(estr. di Antonio Padellaro – ilfattoquotidiano.it) – […] “Caro Padellaro non la capisco più, con tutte le cazzate che fanno questi governanti, lei va se sempre a fare le pulci alla sinistra, quale sinistra poi, non lo so. Sui fatti di Bologna, questi ragazzacci esistono fin dal 1968 e se esistono queste realtà la responsabilità è anche vostra, perché avete accettato in questo mondo occidentale le briciole che i padroni facevano cadere dal tavolo”, Sergio Azzolini. “Anche oggi Padellaro ha scritto il suo intervento insulso sui cosiddetti compagni e critica la sinistra! Fermarsi a riflettere che dietro le squadracce non ci siano i sobillatori di professione, no? È dietrologia pensare che dietro la facciata delle Br ci fosse altro a destabilizzare il Paese? Accetto tutto da Padellaro per la pietas che si deve avere verso gli anziani, la stessa che si ha verso un parente che sbarella. Un abbraccio vi leggo sempre e forse mi abbono nonostante gli articoli di Padellaro”, Tanino Armento. “Non le è mai venuto il sospetto che questi gruppi di provocatori, dal G8 di Genova, ma anche prima durante gli anni di scontri di piazza, potrebbero essere infiltrati? Guarda caso agiscono nei momenti di maggiore turbolenza politica e sociale e sempre per dare una mano a governi reazionari”, Sergio Fratucello. “La sinistra italiana è sempre stata nelle mani della cultura comunista del Pci, a sua volta ‘gestito’ dal Pcus di Stalin. La violenza fisica della sinistra appartiene a quella cultura e il sistema la utilizza infiltrando tra essi elementi che fungono da detonatori per aiutare i governi, tutti, a distrarre dai vari problemi che restano invariabilmente insoluti. Chi sta all’opposizione critica la ‘violenza di Stato’ e poi quando governa la utilizza puntualmente”, Raffaele Fabbrocino.

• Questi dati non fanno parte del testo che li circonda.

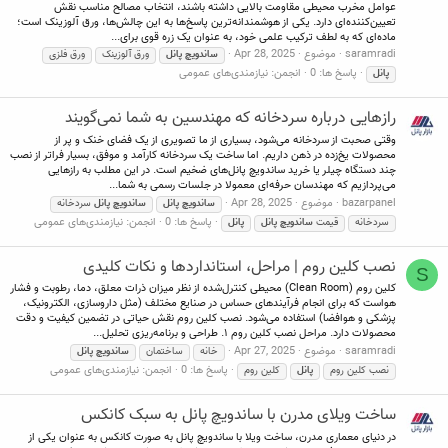
عوامل مخرب محیطی مقاومت بالایی داشته باشند، انتخاب مصالح مناسب نقش
تعیین‌کننده‌ای دارد. یکی از هوشمندانه‌ترین پاسخ‌ها به این چالش‌ها، ورق آلوزینک است؛
ماده‌ای که به لطف ترکیب علمی خود، به عنوان یک زره قوی برای...
saramradi
موضوع
Apr 28, 2025
ساندویچ
پانل
ورق آلوزینک
ورق فلزی
پاسخ ها: 0
انجمن:
نیازمندی‌های عمومی
پانل
رازهایی درباره سردخانه که مهندسین به شما نمی‌گویند
وقتی صحبت از سردخانه می‌شود، بسیاری از ما تصویری از یک فضای خنک و پر از
محصولات یخ‌زده در ذهن داریم. اما ساخت یک سردخانه کارآمد و موفق، بسیار فراتر از نصب
چند دستگاه چیلر یا خرید ساندویچ پانل‌های ضخیم است. در این مطلب به رازهایی
می‌پردازیم که مهندسان حرفه‌ای معمولا در جلسات رسمی به شما...
bazarpanel
موضوع
Apr 28, 2025
ساندویچ
پانل
ساندویچ
پانل
سردخانه
پاسخ ها: 0
انجمن:
نیازمندی‌های عمومی
سردخانه
قیمت
ساندویچ
پانل
پانل
نصب کلین روم | مراحل، استانداردها و نکات کلیدی
S
کلین روم (Clean Room) محیطی کنترل‌شده از نظر میزان ذرات معلق، دما، رطوبت و فشار
هواست که برای انجام فرآیندهای حساس در صنایع مختلف (مثل داروسازی، الکترونیک،
پزشکی و هوافضا) استفاده می‌شود. نصب کلین روم نقش حیاتی در تضمین کیفیت و دقت
محصولات دارد. مراحل نصب کلین روم ۱. طراحی و برنامه‌ریزی تحلیل...
saramradi
موضوع
Apr 27, 2025
خانه
ساختمان
ساندویچ
پانل
پاسخ ها: 0
انجمن:
نیازمندی‌های عمومی
نصب کلین روم
پانل
کلین روم
ساخت ویلای مدرن با ساندویچ پانل به سبک کانکس
در دنیای معماری مدرن، ساخت ویلا با ساندویچ پانل به صورت کانکس به عنوان یکی از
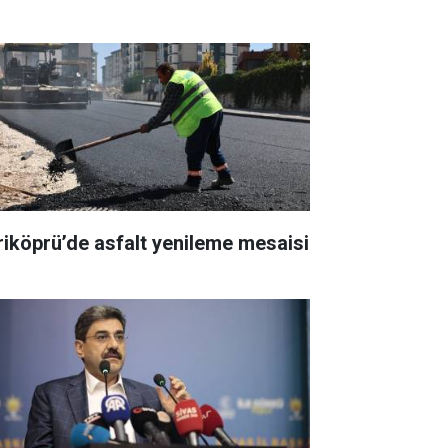
riköprü’de asfalt yenileme mesaisi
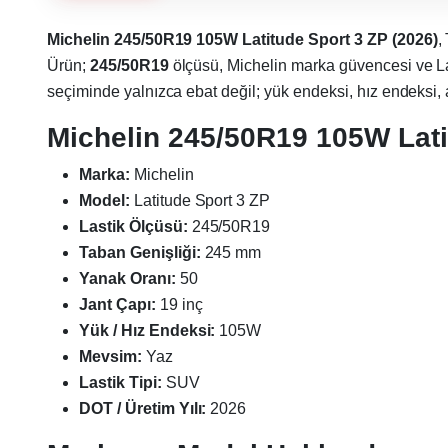
Michelin 245/50R19 105W Latitude Sport 3 ZP (2026)
,
Ürün;
245/50R19
ölçüsü, Michelin marka güvencesi ve La
seçiminde yalnızca ebat değil; yük endeksi, hız endeksi, ara
Michelin 245/50R19 105W Latit
Marka:
Michelin
Model:
Latitude Sport 3 ZP
Lastik Ölçüsü:
245/50R19
Taban Genişliği:
245 mm
Yanak Oranı:
50
Jant Çapı:
19 inç
Yük / Hız Endeksi:
105W
Mevsim:
Yaz
Lastik Tipi:
SUV
DOT / Üretim Yılı:
2026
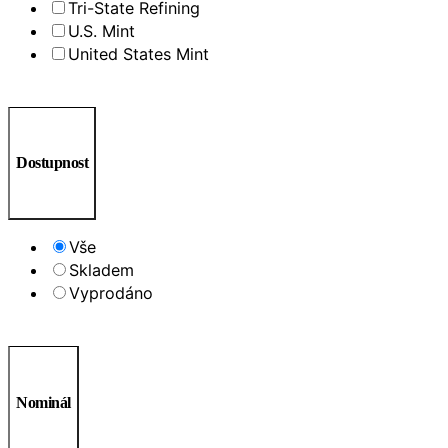
Tri-State Refining
U.S. Mint
United States Mint
Dostupnost
Vše
Skladem
Vyprodáno
Nominál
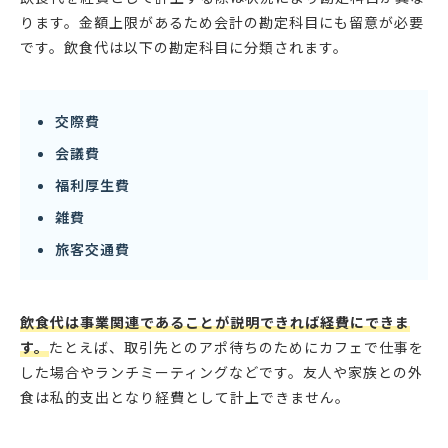
ります。金額上限があるため会計の勘定科目にも留意が必要
です。飲食代は以下の勘定科目に分類されます。
交際費
会議費
福利厚生費
雑費
旅客交通費
飲食代は事業関連であることが説明できれば経費にできま
す。
たとえば、取引先とのアポ待ちのためにカフェで仕事を
した場合やランチミーティングなどです。友人や家族との外
食は私的支出となり経費として計上できません。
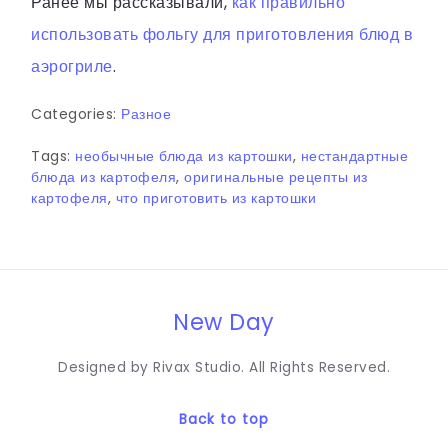
Ранее мы рассказывали,
как правильно
использовать фольгу для приготовления блюд в
аэрогриле
.
Categories:
Разное
Tags:
необычные блюда из картошки
,
нестандартные
блюда из картофеля
,
оригинальные рецепты из
картофеля
,
что приготовить из картошки
New Day
Designed by Rivax Studio. All Rights Reserved.
Back to top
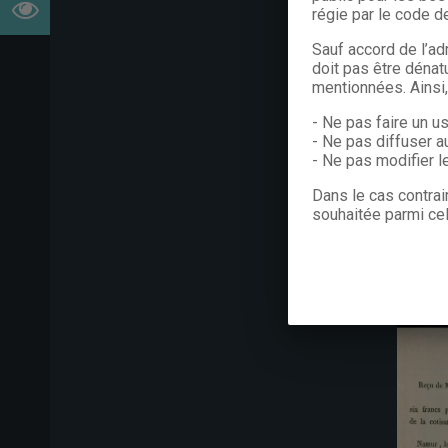
régie par le code de
Sauf accord de l’ad
doit pas être dénat
mentionnées. Ainsi
- Ne pas faire un u
- Ne pas diffuser a
- Ne pas modifier 
Dans le cas contrai
souhaitée parmi cel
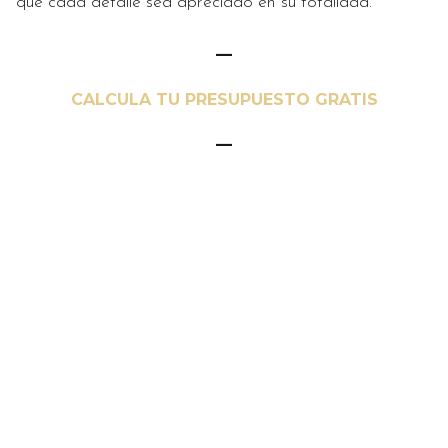
que cada detalle sea apreciado en su totalidad.
—
CALCULA TU PRESUPUESTO GRATIS
—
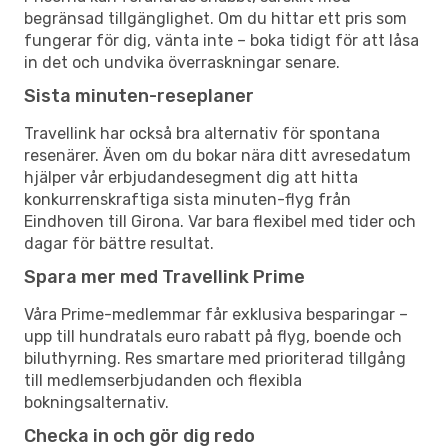
begränsad tillgänglighet. Om du hittar ett pris som
fungerar för dig, vänta inte – boka tidigt för att låsa
in det och undvika överraskningar senare.
Sista minuten-reseplaner
Travellink har också bra alternativ för spontana
resenärer. Även om du bokar nära ditt avresedatum
hjälper vår erbjudandesegment dig att hitta
konkurrenskraftiga sista minuten-flyg från
Eindhoven till Girona. Var bara flexibel med tider och
dagar för bättre resultat.
Spara mer med Travellink Prime
Våra Prime-medlemmar får exklusiva besparingar –
upp till hundratals euro rabatt på flyg, boende och
biluthyrning. Res smartare med prioriterad tillgång
till medlemserbjudanden och flexibla
bokningsalternativ.
Checka in och gör dig redo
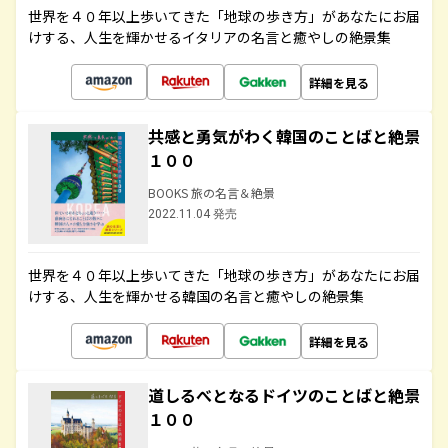
世界を４０年以上歩いてきた「地球の歩き方」があなたにお届
けする、人生を輝かせるイタリアの名言と癒やしの絶景集
詳細を見る
共感と勇気がわく韓国のことばと絶景
１００
BOOKS 旅の名言＆絶景
2022.11.04 発売
世界を４０年以上歩いてきた「地球の歩き方」があなたにお届
けする、人生を輝かせる韓国の名言と癒やしの絶景集
詳細を見る
道しるべとなるドイツのことばと絶景
１００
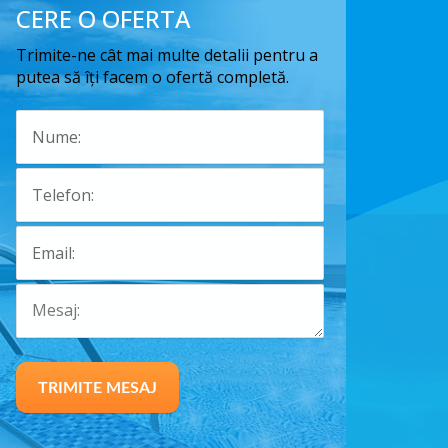
CERE O OFERTA
Trimite-ne cât mai multe detalii pentru a
putea să îți facem o ofertă completă.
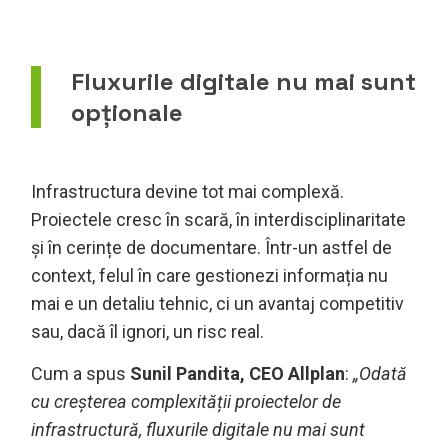
Fluxurile digitale nu mai sunt
opționale
Infrastructura devine tot mai complexă.
Proiectele cresc în scară, în interdisciplinaritate
și în cerințe de documentare. Într-un astfel de
context, felul în care gestionezi informația nu
mai e un detaliu tehnic, ci un avantaj competitiv
sau, dacă îl ignori, un risc real.
Cum a spus
Sunil Pandita, CEO Allplan
:
„Odată
cu creșterea complexității proiectelor de
infrastructură, fluxurile digitale nu mai sunt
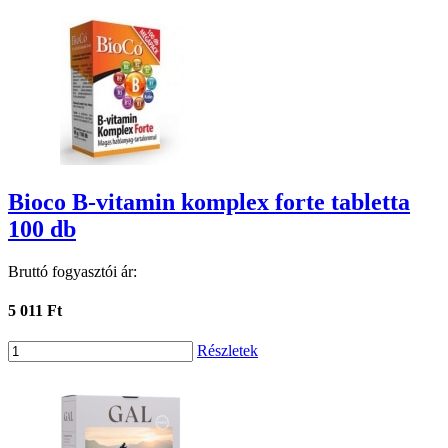
Bioco B-vitamin komplex forte tabletta
100 db
Bruttó fogyasztói ár:
5 011 Ft
Részletek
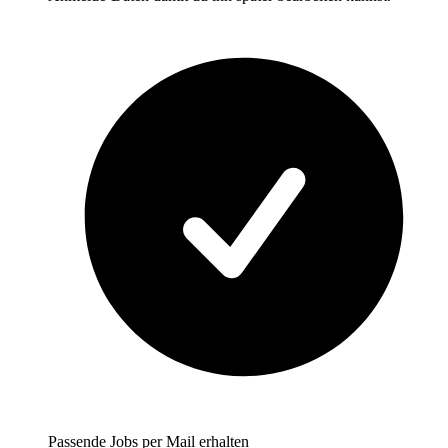
Passende Jobs per Mail erhalten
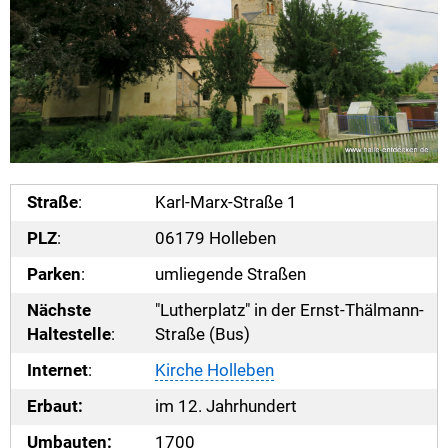
Straße
:
Karl-Marx-Straße 1
PLZ
:
06179 Holleben
Parken
:
umliegende Straßen
Nächste
"Lutherplatz" in der Ernst-Thälmann-
Haltestelle
:
Straße (Bus)
Internet
:
Kirche Holleben
Erbaut:
im 12. Jahrhundert
Umbauten:
1700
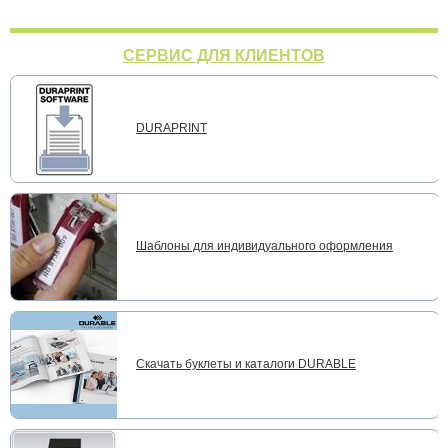
СЕРВИС ДЛЯ КЛИЕНТОВ
DURAPRINT
Шаблоны для индивидуального оформления
Скачать буклеты и каталоги DURABLE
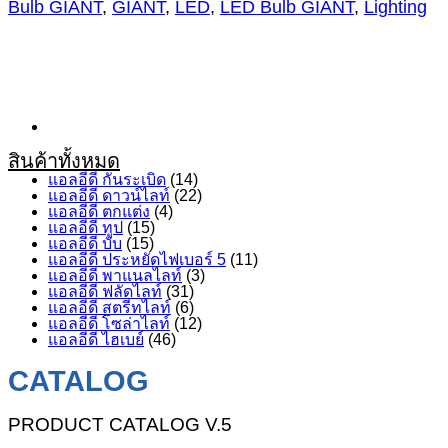
Bulb GIANT
,
GIANT
,
LED
,
LED Bulb GIANT
,
Lighting
3W
ชิ้น
สินค้าทั้งหมด
แอลอีดี กันระเบิด
(14)
แอลอีดี ดาวน์ไลท์
(22)
แอลอีดี ตกแต่ง
(4)
แอลอีดี ทูป
(15)
แอลอีดี บับ
(15)
แอลอีดี ประหยัดไฟเบอร์ 5
(11)
แอลอีดี พาแนลไลท์
(3)
แอลอีดี ฟลัดไลท์
(31)
แอลอีดี สตรีทไลท์
(6)
แอลอีดี โซล่าไลท์
(12)
แอลอีดี ไฮเบย์
(46)
CATALOG
PRODUCT CATALOG V.5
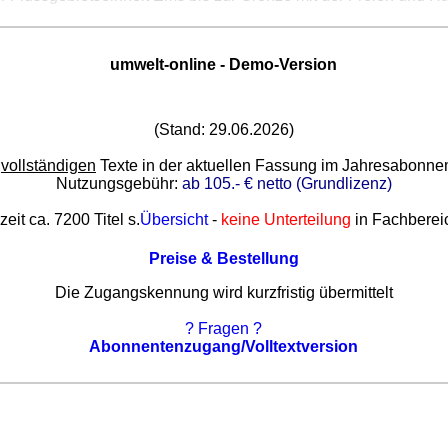
umwelt-online - Demo-Version
(Stand: 29.06.2026)
e
vollständigen
Texte in der aktuellen Fassung im Jahresabonn
Nutzungsgebühr:
ab 105.- € netto (Grundlizenz)
zeit ca. 7200 Titel s.
Übersicht
-
keine Unterteilung
in Fachberei
Preise & Bestellung
Die Zugangskennung wird kurzfristig übermittelt
? Fragen ?
Abonnentenzugang/Volltextversion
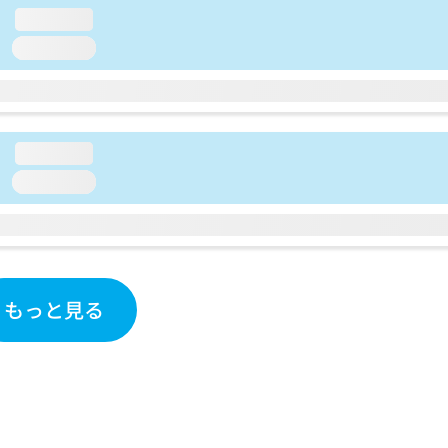
loading...
loading...
loading...
loading...
もっと見る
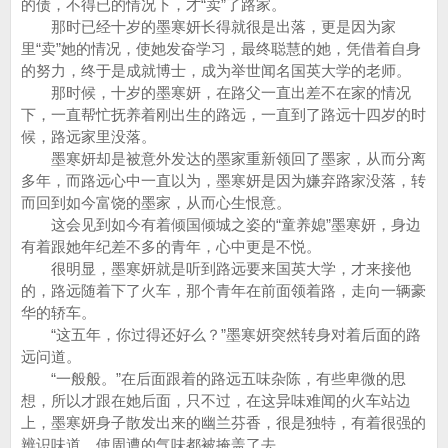
的债，不得已的情况下，才“卖”了路家。
那时已经十岁的墨寒妍长得就很是出落，更是因为家
里“卖”她的情况，使她发奋学习，最终聪慧的她，凭借着自身
的努力，终于是成就博士，成为举世闻名国英大学的老师。
那时候，十岁的墨寒妍，在路父一直出差不在家的情况
下，一直帮忙抚养着刚出生的路远，一直到了路远十四岁的时
候，路远家里没落。
墨寒妍却是被意外发达的墨家重新领回了墨家，从而分离
多年，而路远心中一直以为，墨寒妍是因为嫌弃路家没落，转
而回到如今富饶的墨家，从而心生恨意。
这会见到如今有着倾国倾城之姿的“童养媳”墨寒妍，身边
有着跟她年纪差不多的青年，心中更是不悦。
很明显，墨寒妍就是听到路远要来国英大学，才来接他
的，路远随着下了火车，那个青年在前面领着路，走向一辆豪
华的轿车。
“这五年，你过得还好么？”墨寒妍突然转身对着后面的路
远问道。
“一般般。”在后面跟着的路远五味杂陈，有些卑微的思
想，所以才跟在她后面，只不过，在这异味难闻的火车站边
上，墨寒妍身子散发出来的幽兰芬香，很是独特，有着很强的
辨识味道，使周遭的气味都被掩盖了去。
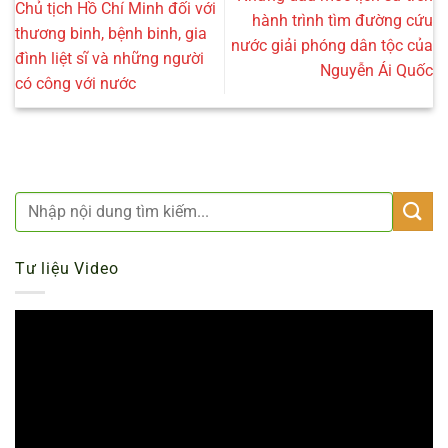
Chủ tịch Hồ Chí Minh đối với
hành trình tìm đường cứu
thương binh, bệnh binh, gia
nước giải phóng dân tộc của
đình liệt sĩ và những người
Nguyễn Ái Quốc
có công với nước
Tư liệu Video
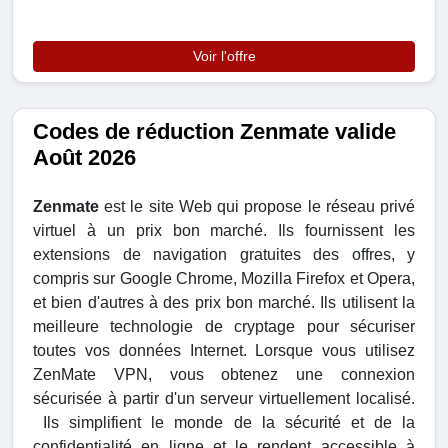
Voir l'offre
Codes de réduction Zenmate valide
Août 2026
Zenmate
est le site Web qui propose le réseau privé
virtuel à un prix bon marché. Ils fournissent les
extensions de navigation gratuites des offres, y
compris sur Google Chrome, Mozilla Firefox et Opera,
et bien d'autres à des prix bon marché. Ils utilisent la
meilleure technologie de cryptage pour sécuriser
toutes vos données Internet. Lorsque vous utilisez
ZenMate VPN, vous obtenez une connexion
sécurisée à partir d'un serveur virtuellement localisé.
Ils simplifient le monde de la sécurité et de la
confidentialité en ligne et le rendent accessible à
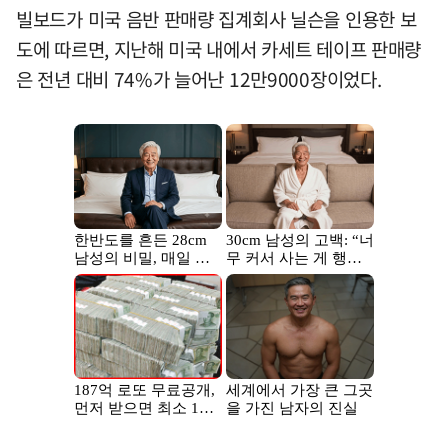
빌보드가 미국 음반 판매량 집계회사 닐슨을 인용한 보
도에 따르면, 지난해 미국 내에서 카세트 테이프 판매량
은 전년 대비 74%가 늘어난 12만9000장이었다.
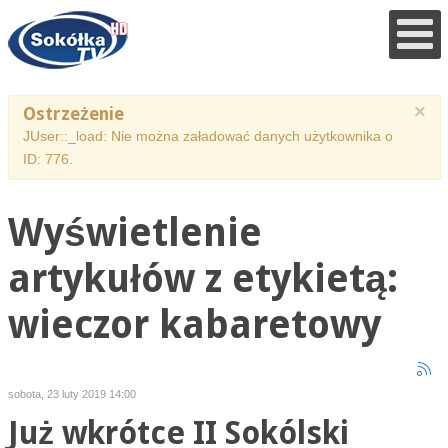
×
Ostrzeżenie
JUser::_load: Nie można załadować danych użytkownika o
ID: 776.
Wyświetlenie
artykułów z etykietą:
wieczor kabaretowy
sobota, 23 luty 2019 14:00
Już wkrótce II Sokólski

[…] Ecco una piccola antologia di reazioni alla mia rubrica di giovedì scorso, quando sognavo una vibrante presa di posizione di Schlein, Conte, Fratoianni&Bonelli contro le squadre organizzate dei violenti che, regolarmente, trasformano le manifestazioni civili e democratiche della sinistra in guerriglia urbana, la più recente lunedì a Bologna dopo la tragica morte di Fakir, trattenuto a terra da due poliziotti. Un campione che rappresenta, in prima battuta, i cattivi umori di una sinistra delusa dai vertici, ritenuti non abbastanza di sinistra. Ma anche disposta a credere alla visione del complotto (infiltrati, agenti provocatori eccetera) piuttosto che augurarsi, da parte dei cari leader, una vigorosa presa di distanza da chi cerca solo lo scontro con la polizia. Per carità, tutto comprensibile se non fosse che in gioco ci sono le sorti dell’alleanza Pd-5Stelle- Avs (e, quindi, il futuro del Paese) a cui non sono sufficienti, per puntare alla vittoria sulla destra, i voti della sinistra antifascista, dei diritti civili, o Pro Pal. Ci vuole altro per battere la Meloni, soprattutto davanti alla costante crescita del partito di Vannacci, sommata alla ragionevole certezza che Futuro Nazionale non resterà fuori dal perimetro della destra di governo, ma che, al contrario, ne rafforzerà la consistenza elettorale. Il centrosinistra, o come vogliamo chiamarlo, dovrà per forza di cose provare a convincere un’area moderata (oggi molto presente nell’astensionismo) che detesta la destra, tuttavia non abbastanza per concedere fiducia a un’alternativa composta dal nucleo trainante dell’attuale opposizione. È una questione di numeri, non di opinioni e risentimenti che lasciano il tempo che trovano. Davanti alla costante pulsione di sconfitta dei duri e puri (che ti epurano), mi dispiace ma non ci sto.